Generally speaking, I have nothing but praise for First Lady Michelle Obama. She’s an accomplished career woman, advocate of physical fitness, and, miraculously, has managed to pull off bangs (that’s a fringe to my British readers) in middle age. As far as I can tell, her only fault was that memorable moment in 2009 when she dared to hug the Queen of England. Luckily for Mrs. Obama, and on behalf of all Americans in England, I set out to make good on her gaffe this past weekend when I had occasion to meet the Queen’s son, HRH The Prince of Wales.
|Check out that footwork. Years of childhood ballet recitals finally pay off.|
Prince Charles was visiting our Cotswold town to attend a choral concert as part of Music in Country Churches, a charity of which he is a patron. That I was allowed to meet him, and thus rectify Mrs. O’s impropriety, was through the good fortune of our cherished friendship with Rupert and Ralph (of Americashire fame), who are residents of the former vicarage. During the concert interval, HRH would take refreshment in a marquee on the lawn of the vicarage. To thank the residents for their hospitality, Prince Charles would then take a moment to greet them all before returning to the church for the remainder of the concert. Knowing of my Anglophilia and having met HRH on a previous visit some years ago, Rupert and Ralph suggested we masquerade as residents of the vicarage and take their place in the receiving line. In exchange for their generosity, the only request was that I behave. And so I took to the internet to research royal etiquette and spent the day doing curtsy practice around our kitchen. When my turn came, I would be ready.

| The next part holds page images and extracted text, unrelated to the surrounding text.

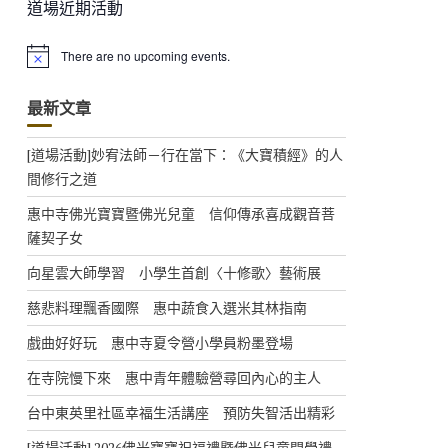
道場近期活動
There are no upcoming events.
N
o
t
最新文章
i
c
e
[道場活動]妙宥法師－行在當下：《大寶積經》的人
間修行之道
惠中寺佛光寶寶暨佛光兒童 信仰傳承喜成觀音菩
薩契子女
向星雲大師學習 小學生首創〈十修歌〉藝術展
慈悲料理飄香國際 惠中蔬食入選米其林指南
戲曲好好玩 惠中寺夏令營小學員粉墨登場
在寺院慢下來 惠中青年體驗營尋回內心的主人
台中東英里社區幸福生活講座 預防失智活出精彩
[道場活動] 2026佛光寶寶祝福禮暨佛光兒童開學禮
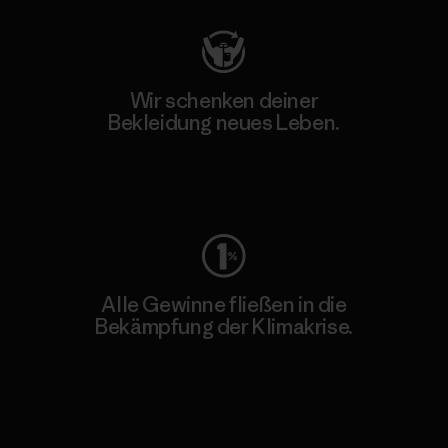
Wir schenken deiner
Bekleidung neues Leben.
Worn Wear
Alle Gewinne fließen in die
Bekämpfung der Klimakrise.
Erfahre mehr über unser Engagement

As HRH made his way down the receiving line, I readied myself for the big moment, shifting my weight to my right foot and purse into my left hand. With his pleasantries nearly completed with the woman next to me, I went in for my curtsy, adding a reverent little bow. Just at that moment, a chap from a few places earlier in the receiving line took advantage of the pause to attempt to re-engage HRH in a bit of light banter. I panicked. What was this over-eager buffoon doing distracting Prince Charles from the gracious sweep of my curtsy? I was already down. Should I come out of my pose and wait my turn or should I just stay in position? Erring on the side of caution—there would be no Michelle-esque breaches of etiquette on my watch—I chose to stay as I was, leaving HRH to greet my slightly overgrown roots when he did turn his attention to me.

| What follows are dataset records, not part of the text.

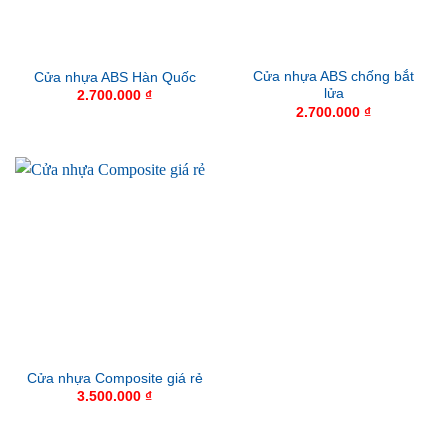
Cửa nhựa ABS chống bắt
Cửa nhựa ABS Hàn Quốc
lửa
2.700.000
₫
2.700.000
₫
Cửa nhựa Composite giá rẻ
3.500.000
₫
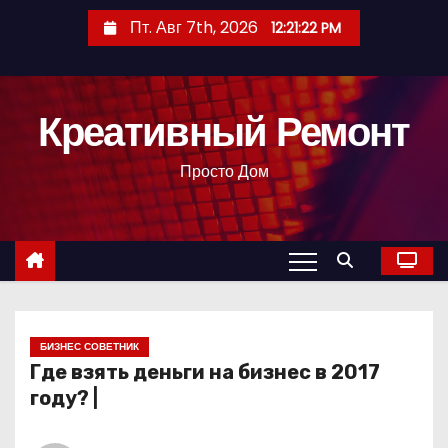
П
Пт. Авг 7th, 2026
12:21:23 PM
е
р
е
Креативный Ремонт
й
т
Просто Дом
и
к
с
о
д
е
р
БИЗНЕС СОВЕТНИК
Где взять деньги на бизнес в 2017
ж
году? |
и
м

|In an apparent bid to make HRH feel better about his comb over, I show him my roots|
As patiently as he had waited for the last fellow to finish his bit of not-so-snappy repartee, HRH waited for me to complete my genuflection so that we could shake hands. Thankfully my husband managed to answer some questions on my behalf while I was busy bowing. I’m not sure I ever managed to form any words, but at least I have proof I managed to smile.